O
rapaz vinha contente pelo aguaceiro - plact, ploct, ploct - na
semi-embriaguez em que o tinham deixado umas cachaças tomadas para
cortar: um mulatinho bacano e desempenado, naquela idade em que só
se olha para a frente. Levantara as calças até os joelhos e agora
deixava a chuva bater-lhe livremente no rosto, tomado de euforia.

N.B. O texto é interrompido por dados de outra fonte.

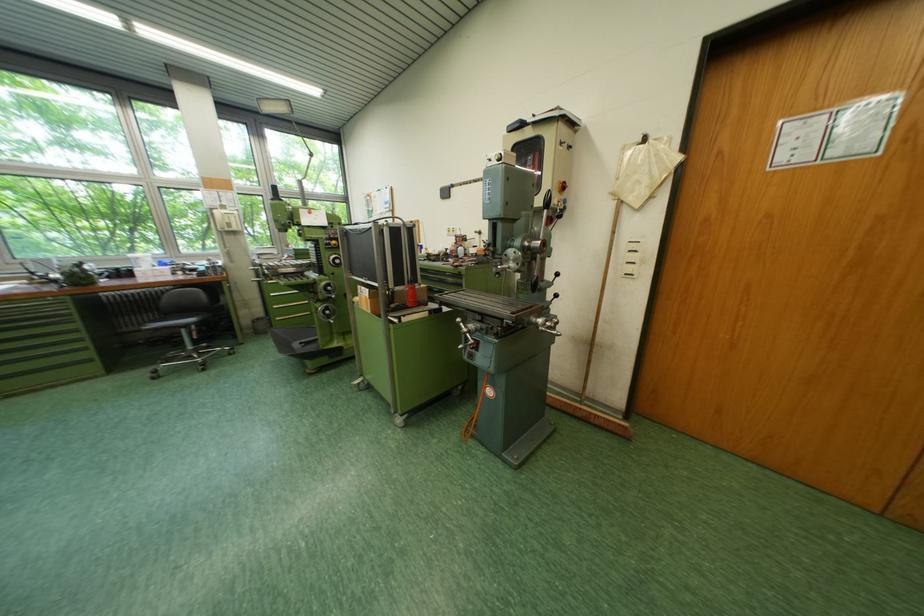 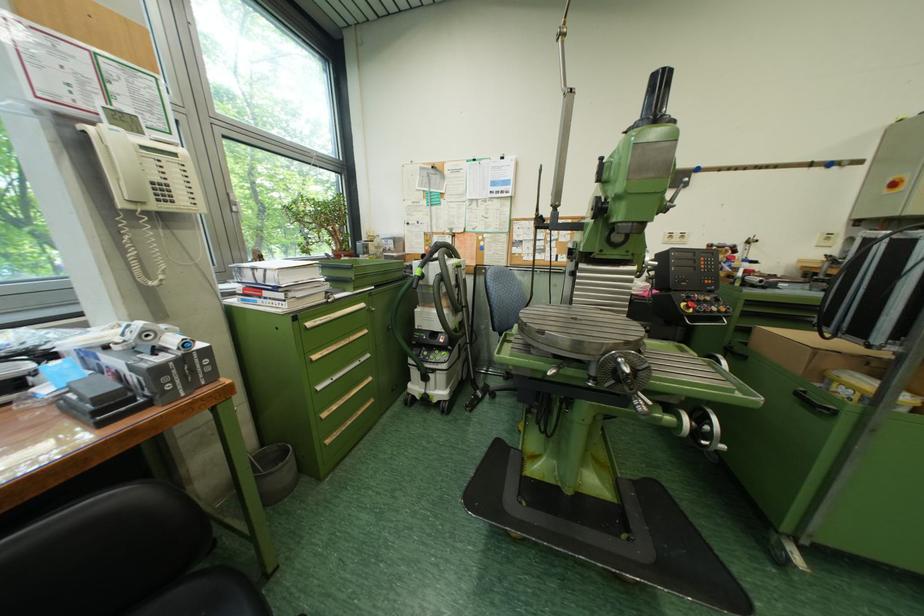 In the scene shown: In a continuous first-person perspective shot, in which direction is the camera moving?

The cameraman moved toward left, forward. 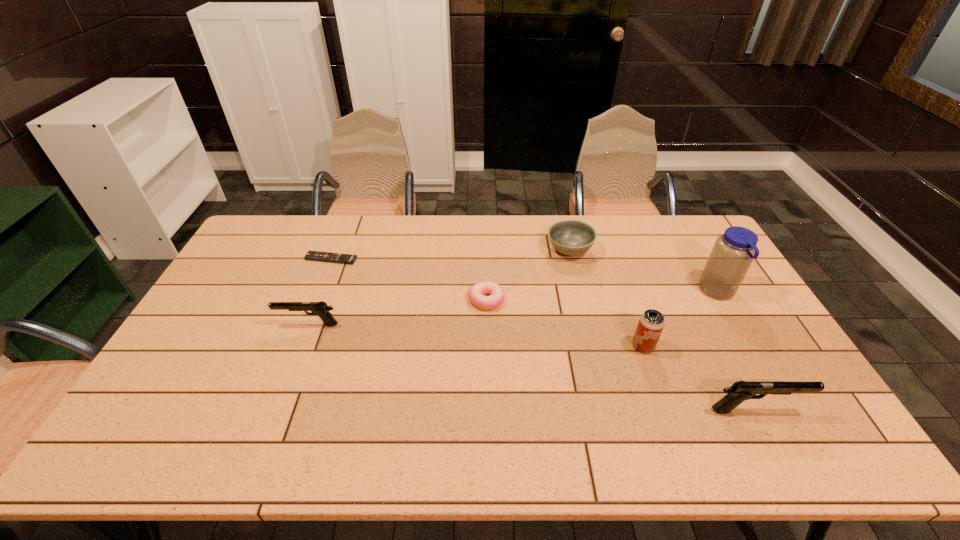 To ensure equal spacing by inserting another gun among them, please point out a vacant spot for this new gun. Please provide its 2D coordinates. Your answer should be formatted as a tuple, i.e. [(x, y)], where the tuple contains the x and y coordinates of a point satisfying the conditions above.

[(513, 363)] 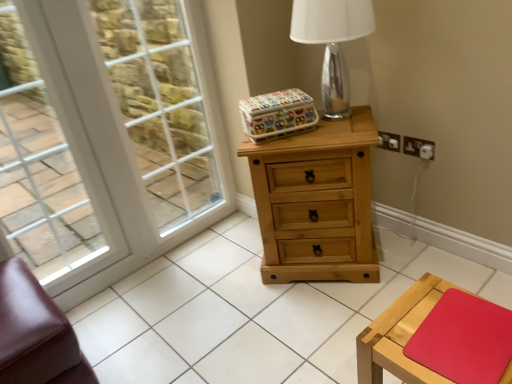 What is the approximate width of natural wood chest of drawers at center?

The width of natural wood chest of drawers at center is 16.77 inches.

This screenshot has width=512, height=384. Find the location of `white plastic electrical outlet at upper right, which is counted as the 1th electric outlet, starting from the right`. white plastic electrical outlet at upper right, which is counted as the 1th electric outlet, starting from the right is located at coordinates (418, 148).

Image resolution: width=512 pixels, height=384 pixels. Describe the element at coordinates (35, 333) in the screenshot. I see `brown leather ottoman at lower left` at that location.

This screenshot has height=384, width=512. What are the coordinates of `wooden table at lower right` in the screenshot? It's located at (400, 335).

At what (x,y) coordinates should I click in order to perform the action: click on natural wood tile at center. Please return your answer as a coordinate pair (x, y). Image resolution: width=512 pixels, height=384 pixels. Looking at the image, I should click on (251, 312).

This screenshot has height=384, width=512. Identify the location of electric outlet on the right of the white plastic electrical outlet at upper right, the 2th electric outlet from the right. (418, 148).

Is white plastic electrical outlet at upper right, the 2th electric outlet from the right, aimed at white plastic electrical outlet at upper right, which is counted as the second electric outlet, starting from the left?

No.

Considering the relative sizes of white plastic electrical outlet at upper right, marked as the first electric outlet in a left-to-right arrangement, and white plastic electrical outlet at upper right, which is counted as the 1th electric outlet, starting from the right, in the image provided, is white plastic electrical outlet at upper right, marked as the first electric outlet in a left-to-right arrangement, shorter than white plastic electrical outlet at upper right, which is counted as the 1th electric outlet, starting from the right,?

No, white plastic electrical outlet at upper right, marked as the first electric outlet in a left-to-right arrangement, is not shorter than white plastic electrical outlet at upper right, which is counted as the 1th electric outlet, starting from the right.

Is white plastic electrical outlet at upper right, the 2th electric outlet from the right, directly adjacent to white plastic electrical outlet at upper right, which is counted as the second electric outlet, starting from the left?

Yes, white plastic electrical outlet at upper right, the 2th electric outlet from the right, and white plastic electrical outlet at upper right, which is counted as the second electric outlet, starting from the left, clearly make contact.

Nunca tinha visto tanta água. Ficara um tempão preso na obra, tudo
alagado em torno, mas a cachaça correra de mão em mão - ele pouco
habituado - e de repente, com a cabeça em fogo, resolvera enfrentar
o temporal - poxa! - senão ia perder a vez da Ritinha.
Ritinha
era uma jovem prostituta do morro, menina de 14 anos que se
achamegara por ele. Ela o esperava sempre embaixo da escadaria que
cortava a encosta, para evitar confusão com os malandros que a
requestavam. “Deixa eles comigo”, dizia-lhe o rapaz cheio de
entono, gingando o corpo como quem vai se espalhar. Mas ela sabia que
seu namorado ainda não dava pé para enfrentar a turma da pesada, e
por isso arrumara aquele cantinho discreto, onde podiam se amar à
vontade.
Ele
a viu mesmo de longe, abrigada sob a pedra da encosta, e correu para
ela - ploct, ploct, ploct, ploct - o mais depressa que podia, a mente
cheia de desejo do seu amor fácil e sem compromisso. Teve apenas o
cuidado de rodear de longe o grande bueiro aberto na rua, para onde
as águas lamacentas eram tragadas em rápida e perigosa sucção:
-
Pensei que você não viesse mais... - queixou-se ela, abraçando-o
todo contra o coração.
-
Ah! roxinha... Não foi mole não! Se o papai aqui não é muito
safo, você hoje ficava sem a sua marmita...
E
veio o amor violento sob a chuva, um a querer sugar o outro, ela no
seu abandono de prostituta-menina, ele no ardor de seus verdes anos,
acrescido da embriaguez do álcool. E a tromba-d'água caía em
torrente sobre seus jovens corpos se amando na lama, lavando-os das
impurezas da vida no morro. E depois veio a paz.
-Vou
te levar pro teu barraco - disse-lhe ele, agradecido.
-
Que barraco? Não tem mais barraco nenhum não...
-
Como é que não tem mais barraco?
Ela
deu de ombros:
-
A pedra rolou ontem de madrugada e acabou com tudo.
O
rapaz ergueu o corpo a meio, para olhá-la melhor. Só então notou
grandes rnanchas de sangue por baixo da lama que a cobria.
-
Quer dizer que você não tem mais onde morar?
Ela
levantou-se, apoiando-se nele:
-
Tenho. Só agora é que eu tenho mesmo onde morar. Você chama morar
àquele barraco imundo que eu tinha, onde eu vendia meu corpo por um
dólar de maconha?
Depois,
desprendendo-se dele, deu alguns passos em direção à rua cheia
onde a água turbilhonava:
-
Eu só voltei para não faltar ao nosso encontro…
E
caminhando rapidamente para o sumidouro, gritou-lhe:
-
Desde ontem eu moro aqui.
E
tapando delicadamente as narinas com os dedos sujos de sangue e
barro, deu um gracioso saltinho para dentro do bueiro e desapareceu.